── SUPPLIED DATA

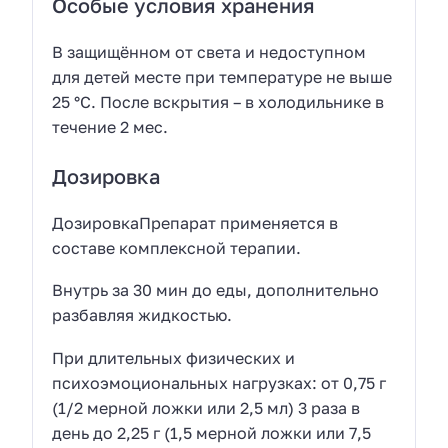
Особые условия хранения
В защищённом от света и недоступном
для детей месте при температуре не выше
25 °С. После вскрытия – в холодильнике в
течение 2 мес.
Дозировка
ДозировкаПрепарат применяется в
составе комплексной терапии.
Внутрь за 30 мин до еды, дополнительно
разбавляя жидкостью.
При длительных физических и
психоэмоциональных нагрузках: от 0,75 г
(1/2 мерной ложки или 2,5 мл) 3 раза в
день до 2,25 г (1,5 мерной ложки или 7,5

────

→ PROBLEM STATEMENT
Without copying any images, transcribe the records exactly as they stand.

→ ANSWER FOR THE TASK
Особые условия хранения
В защищённом от света и недоступном
для детей месте при температуре не выше
25 °С. После вскрытия – в холодильнике в
течение 2 мес.
Дозировка
ДозировкаПрепарат применяется в
составе комплексной терапии.
Внутрь за 30 мин до еды, дополнительно
разбавляя жидкостью.
При длительных физических и
психоэмоциональных нагрузках: от 0,75 г
(1/2 мерной ложки или 2,5 мл) 3 раза в
день до 2,25 г (1,5 мерной ложки или 7,5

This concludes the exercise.